Rocket Lab protesta contro la NASA: contestato il contratto da 700 milioni per il satellite marziano

L’azienda americana ha presentato un ricorso al Government Accountability Office contro l’assegnazione a Blue Origin del programma Mars Telecommunications Network

La sfida per il prossimo grande sistema di comunicazione attorno a Marte non è ancora finita. Rocket Lab ha presentato una protesta formale al Government Accountability Office (GAO) contro la decisione della NASA di affidare a Blue Origin un contratto da 700 milioni di dollari per sviluppare, lanciare e gestire il Mars Telecommunications Network (MTN). L’annuncio è arrivato l’11 settembre, pochi giorni dopo la scelta dell’agenzia spaziale americana. Secondo Rocket Lab, la procedura seguita dalla NASA presenterebbe infatti alcune criticità, sia per quanto riguarda i requisiti previsti dal Congresso sia nella valutazione della proposta tecnica dell’azienda.

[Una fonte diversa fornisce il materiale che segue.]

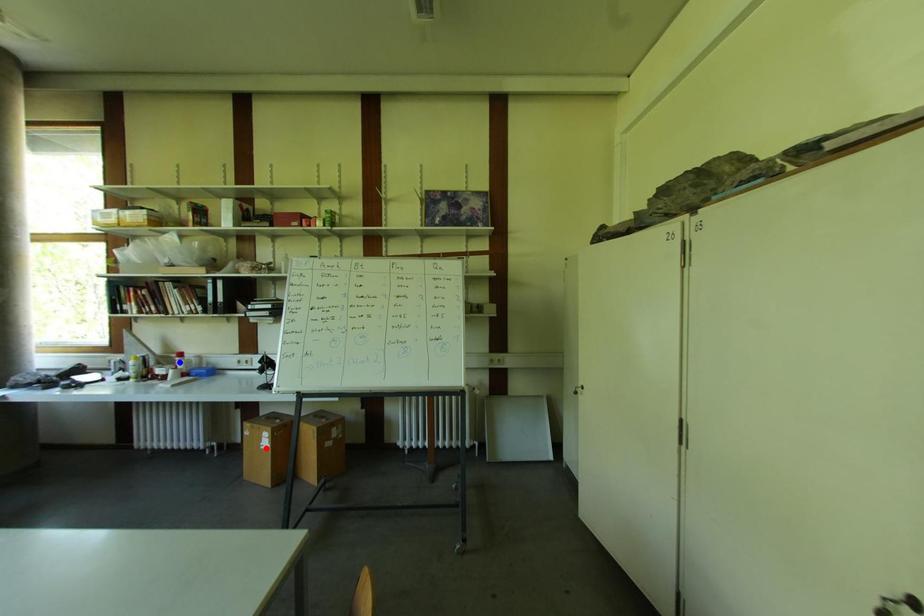 Question: Which of the two points in the image is closer to the camera?

Choices:
 (A) Blue point is closer.
 (B) Red point is closer.

Answer: (B) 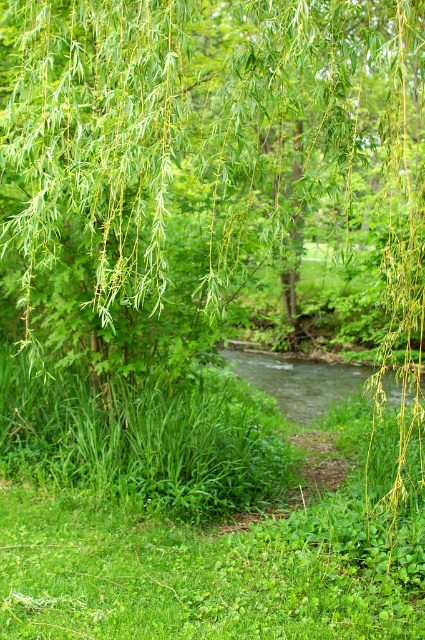 Looking at this image, what are the coordinates of the green leafy willow at upper center in the image?

The coordinates of the green leafy willow at upper center are at point (209, 157).

You are standing in the middle of the scene and want to walk towards the green leafy willow at upper center. Which direction should you move to get closer to it while avoiding the green leafy grass at center?

Since the green leafy willow at upper center is closer to the viewer than the green leafy grass at center, you should move forward towards the willow while stepping around or over the grass to reach it. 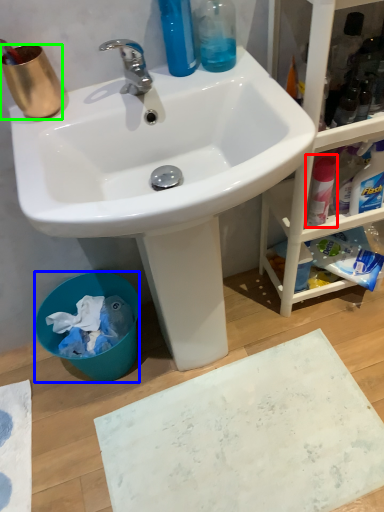 Question: Based on their relative distances, which object is farther from cleaning product (highlighted by a red box)? Choose from trash bin/can (highlighted by a blue box) and coffee cup (highlighted by a green box).

Choices:
 (A) trash bin/can
 (B) coffee cup

Answer: (A) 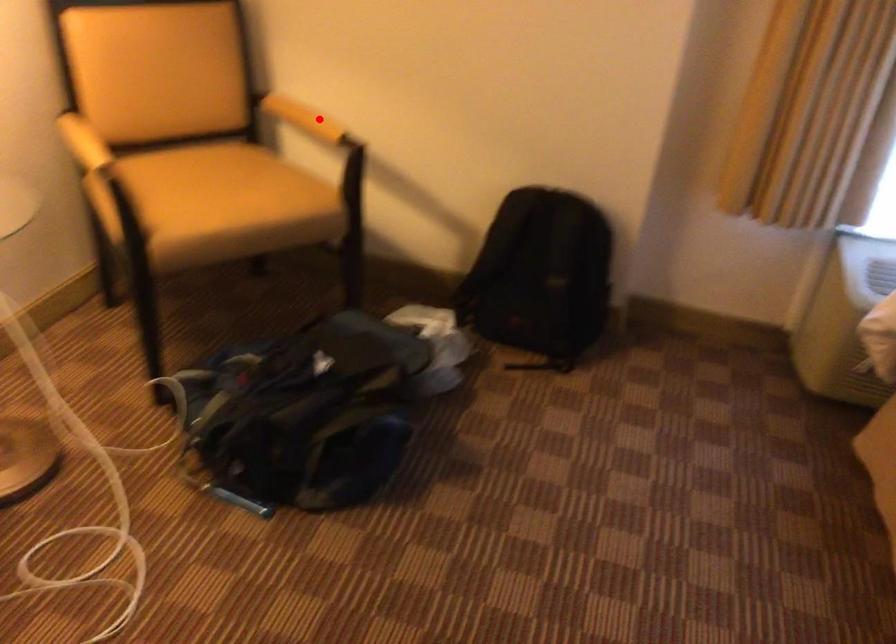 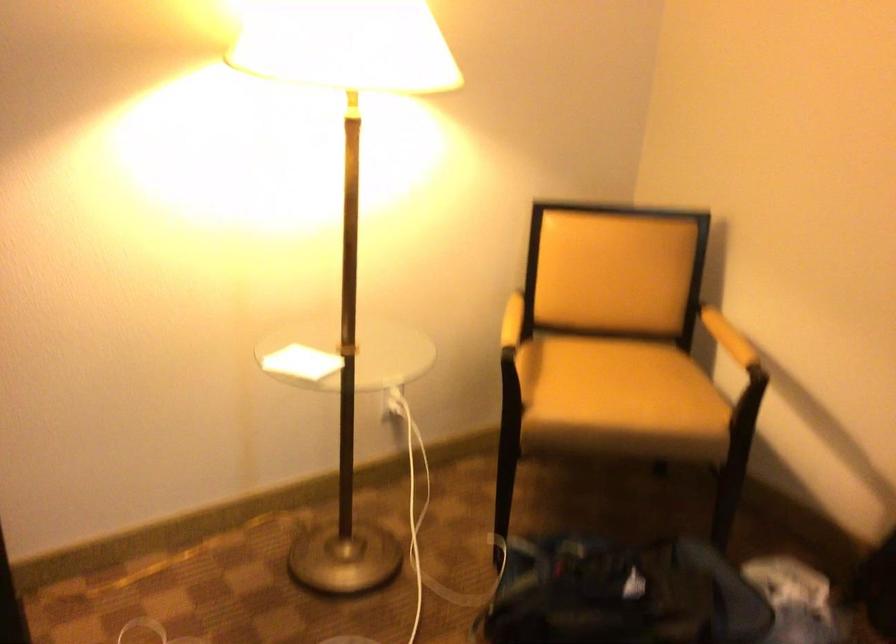 Find the pixel in the second image that matches the highlighted location in the first image.

(728, 337) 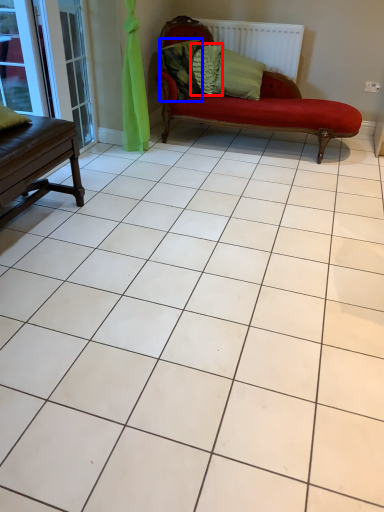 Question: Which object appears closest to the camera in this image, pillow (highlighted by a red box) or pillow (highlighted by a blue box)?

Choices:
 (A) pillow
 (B) pillow

Answer: (B) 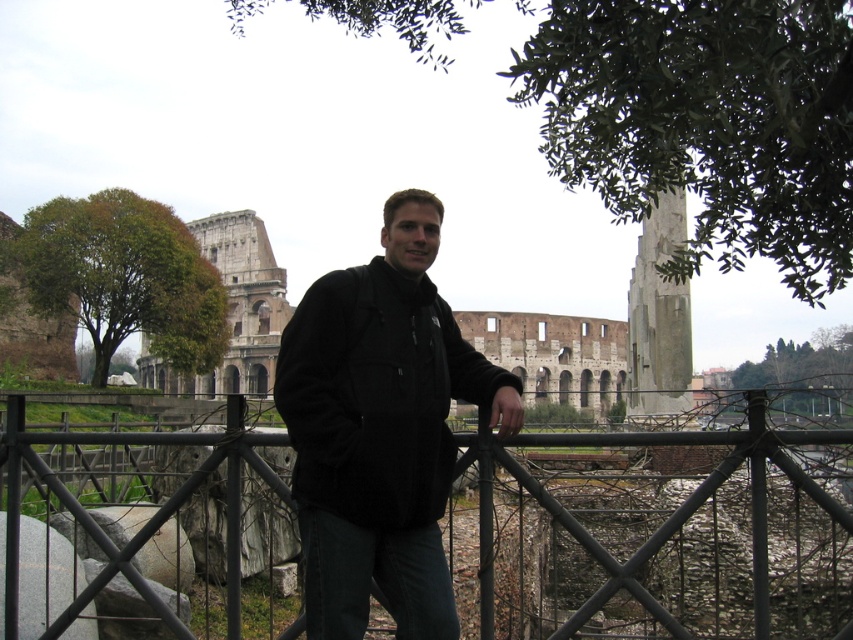 Which is above, black matte jacket at center or black metal fence at center?

Positioned higher is black matte jacket at center.

In the scene shown: Measure the distance between black matte jacket at center and camera.

65.77 meters

Between point (306, 298) and point (236, 497), which one is positioned behind?

Positioned behind is point (306, 298).

Where is `black matte jacket at center`? The image size is (853, 640). black matte jacket at center is located at coordinates (380, 429). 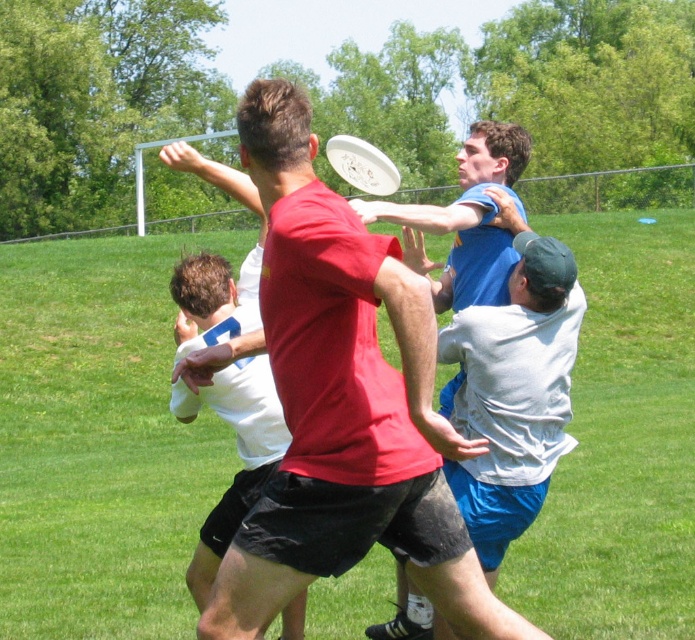 Which of these two, green grass at center or white plastic frisbee at center, stands shorter?

With less height is green grass at center.

Who is more forward, (x=587, y=234) or (x=351, y=176)?

Point (x=351, y=176)

You are a GUI agent. You are given a task and a screenshot of the screen. Output one action in this format:
    pyautogui.click(x=<x>, y=<y>)
    Task: Click on the green grass at center
    This screenshot has height=640, width=695.
    Given the screenshot: What is the action you would take?
    (x=99, y=440)

Which of these two, blue jersey at center or white plastic frisbee at center, stands shorter?

blue jersey at center is shorter.

Does point (482, 243) lie behind point (351, 179)?

No.

Describe the element at coordinates (471, 218) in the screenshot. The width and height of the screenshot is (695, 640). I see `blue jersey at center` at that location.

Locate an element on the screen. The height and width of the screenshot is (640, 695). blue jersey at center is located at coordinates (471, 218).

Consider the image. Can you confirm if green grass at center is positioned to the left of blue jersey at center?

Indeed, green grass at center is positioned on the left side of blue jersey at center.

Which is in front, point (685, 388) or point (477, 300)?

Point (477, 300) is in front.

I want to click on green grass at center, so click(99, 440). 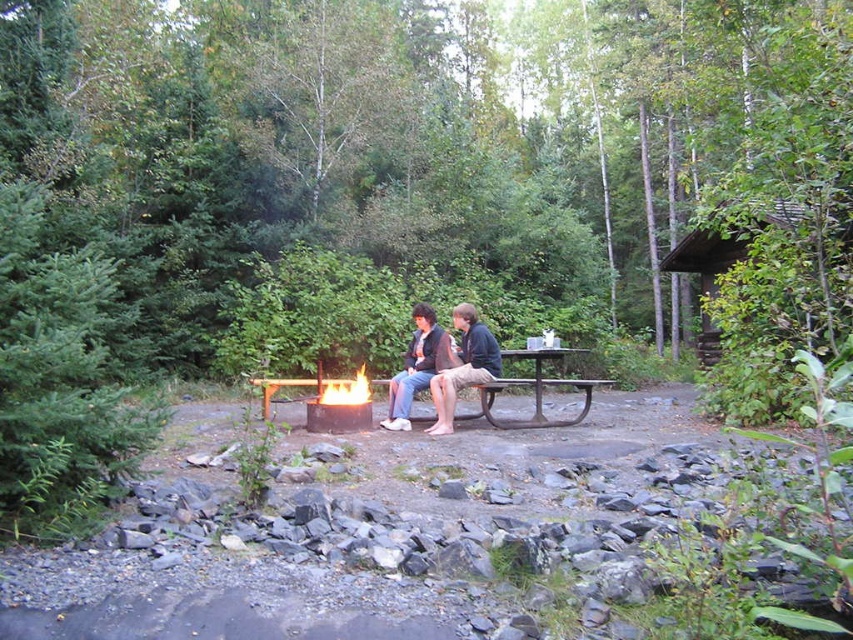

La decisione di assegnazione della NASA sembra essere incoerente con i criteri di eleggibilità stabiliti dal Congresso“, ha dichiarato Rocket Lab in un post su X. L’azienda ha inoltre contestato quella che definisce una valutazione particolarmente penalizzante del proprio progetto tecnico, sostenendo che la NASA avrebbe formulato “affermazioni e conclusioni errate“. Rocket Lab ha giustificato il ricorso richiamando l’importanza di garantire una competizione trasparente nell’assegnazione di fondi pubblici. “Gli standard di approvvigionamento esistono per garantire una concorrenza leale e proteggere gli investimenti pubblici“, ha affermato la società, sottolineando che il sistema di comunicazione sarà destinato a sostenere l’esplorazione americana di Marte per i prossimi decenni.

Una nuova infrastruttura per le missioni su Marte

Il Mars Telecommunications Network avrà un compito fondamentale: funzionare come collegamento per le comunicazioni tra i controllori di missione sulla Terra e i veicoli spaziali impegnati nello studio di Marte. Attualmente la NASA può contare soltanto su due orbiter principali per svolgere questo ruolo. Si tratta di Mars Odyssey, lanciato nel 2001, e Mars Reconnaissance Orbiter, entrato in orbita nel 2006 dopo il lancio del 2005. Entrambi i veicoli hanno quindi alle spalle molti anni di attività.

L’idea di un nuovo satellite per le telecomunicazioni marziane era sul tavolo della NASA da tempo. Il finanziamento è arrivato dal Congresso statunitense nel luglio 2025, con uno stanziamento esattamente pari a 700 milioni di dollari. Nel maggio scorso la NASA ha pubblicato la richiesta di proposte, attirando l’interesse di diverse aziende private del settore spaziale. Blue Origin e Rocket Lab erano considerate tra le principali candidate e alla fine l’agenzia ha scelto la società fondata da Jeff Bezos. Nonostante il nome Mars Telecommunications Network, il progetto non prevede una vera e propria costellazione: il programma riguarda infatti un singolo veicolo spaziale. In base al contratto, Blue Origin dovrà consegnare il sistema alla NASA entro il 31 dicembre 2028. L’obiettivo è renderlo operativo attorno a Marte entro il 2030.

Un precedente che coinvolge proprio Blue Origin

La protesta di Rocket Lab presenta anche un precedente significativo. Nel 2021 fu proprio Blue Origin a contestare una decisione della NASA attraverso il GAO. All’epoca l’agenzia aveva scelto SpaceX per sviluppare il primo lander lunare con equipaggio destinato al programma Artemis. Blue Origin presentò un ricorso al Government Accountability Office, ma nel luglio dello stesso anno il GAO respinse la protesta. La società di Bezos decise quindi di portare la disputa in tribunale, citando in giudizio la NASA. Anche quel tentativo si concluse con una sconfitta, nel novembre 2021.

La vicenda, tuttavia, ebbe un seguito favorevole per Blue Origin. La NASA decise successivamente di selezionare un secondo lander lunare per Artemis e, nel 2023, assegnò proprio a Blue Origin il relativo contratto. Ora la situazione si ripete, ma con i ruoli invertiti: è Rocket Lab a contestare una scelta della NASA che ha favorito Blue Origin. Il ricorso al GAO apre dunque una nuova fase della disputa. Resta da vedere se l’ufficio federale accoglierà le contestazioni di Rocket Lab oppure confermerà la decisione della NASA. Per l’azienda californiana, la partita per costruire il prossimo collegamento strategico tra la Terra e Marte è ancora aperta.